Katie Davis at Catalyst

Q: You're 18, and this whole journey gets started when you go to volunteer for 3 weeks. I want you tshare what God did in your heart.

A: I completely fell in love with the Ugandan people, their joy, their heart. I had never experienced poverty like that. As soon as I got back to the US, I said to myself, "I've got to do something."

Q: So you go back for a year and big things start to happen. Take us through that journey.

A: Over the course of this year God has presented me with so many different needs. My kids (she's a teacher) quit coming to school. They can't afford school fees. Parents tried to drop their kids off at an orphanage to give them a better life.

So I said to myself, what can I do to help these kids stay in their family? So I started to e-mail my friends and family. So 10 kids turned into 40, which turned into 100, and today Amazima sponsors over 450 children.

So that year was slowly turning into a bigger committment.

Half way through that year a house fell down. There were three kids there. Their dad had died, and they were living alone.

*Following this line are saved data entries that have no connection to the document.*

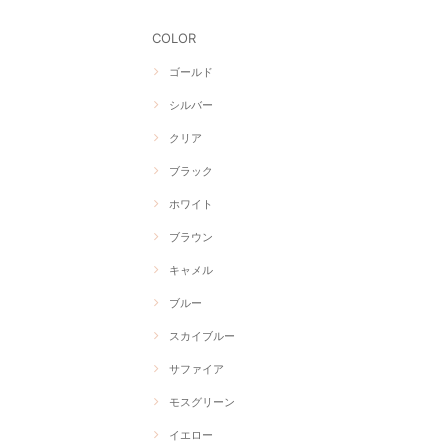
COLOR
ゴールド
シルバー
クリア
ブラック
ホワイト
ブラウン
キャメル
ブルー
スカイブルー
サファイア
モスグリーン
イエロー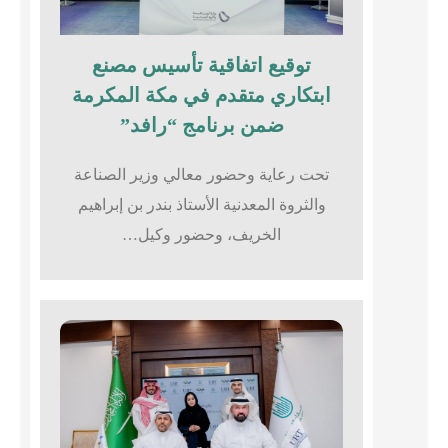
توقيع اتفاقية تأسيس مصنع
ابتكاري متقدم في مكة المكرمة
ضمن برنامج “رافد”
تحت رعاية وحضور معالي وزير الصناعة
والثروة المعدنية الأستاذ بندر بن إبراهيم
الخريف، وحضور وكيل…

Then their house fell down. The 9 year old was crushed, so her 7 and 5 year old sisters came and stayed with me.

I didn't think of it as adoption. I was looking for their family, but God confirmed it in my heart that I was their family.

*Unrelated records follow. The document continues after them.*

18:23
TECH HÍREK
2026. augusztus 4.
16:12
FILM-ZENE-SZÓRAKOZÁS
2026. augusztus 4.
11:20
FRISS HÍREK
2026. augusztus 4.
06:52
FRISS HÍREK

So the year turned into a lifetime.

Q: Can you imagine? You're 19 and you're a mommy. I was reading your book in preparation for this. The theme is Be Present. I'm amazed at how you stepped into that moment, so what I want you to encourage us with is, what's going through your mind and spirit as God's encouraging you to do this.

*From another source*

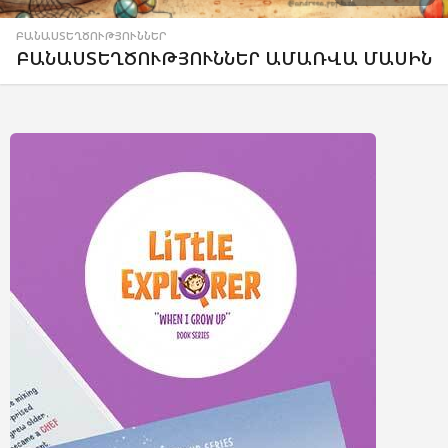
ԲԱՆԱՍՏԵՂԾՈՒԹՅՈՒՆՆԵՐ
ԲԱՆԱՍՏԵՂԾՈՒԹՅՈՒՆՆԵՐ ԱՄԱՌՎԱ ՄԱՍԻՆ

A: Sure, it's terrifying. In that moment you have to choose to say yes. Over and over again I've seen this redemption in my life and my daughters lives. As we step out in faith, He's always right there to meet us with his grace.

Q: Now take us from that first decision to adopt and how you get to number 13.

A: Well, I mean, children keep showing up at the door, and always the first option is, Is there a biological family? Then, is there a Ugandan foster family? So we do foster care too. I've had kids come through that I thought I would adopt, but they're not. And ones that I thought I wouldn't, but then end up being my kids. It feels like a smaller number when you realize that out of 2500 kids in my program 13 ended up with me.

Q: You talked about this in the book a bit; you realized you can't adopt every kid. You talk about a boy who you knew couldn't stay with you and might not have food, but you had a peace about it.

A: Michael is a great example of a kid who had parents who after counseling were willing and able to care for him. I can look over the past 4 years and say none of this was planned. God has confirmed over and over again that while we are faithful in the little, He is faithful in the big.

Q: ?

A: I know in my heart that I love my children as if they were mine biologically, and I think about how God loves us as adopted children. It's a reminder to me that adoption is this redemptive response to tragedy.

God sees the tragedy of our sin and wants to enter in and redeem that. He enters into the lives of my daughters and says, I see you and know your tragedy. So many new facets of the Father are revealed in this.

Q: If you're considering adoption, what should you do?

A: Pray and seek God. I doubt he'll say know. It may look different for all of us.

Q: I want to read a passage from the book: I don't always know where this life is going. I can't see the end of the road. Courage is not about knowing the path. It is about taking the first step. It is about Peter stepping out onto the water with the complete faith Jesus will not let him drown. I do not know my five year plan. I don't even really know tomorrow. I call it faith. Some choose to get out of the boat.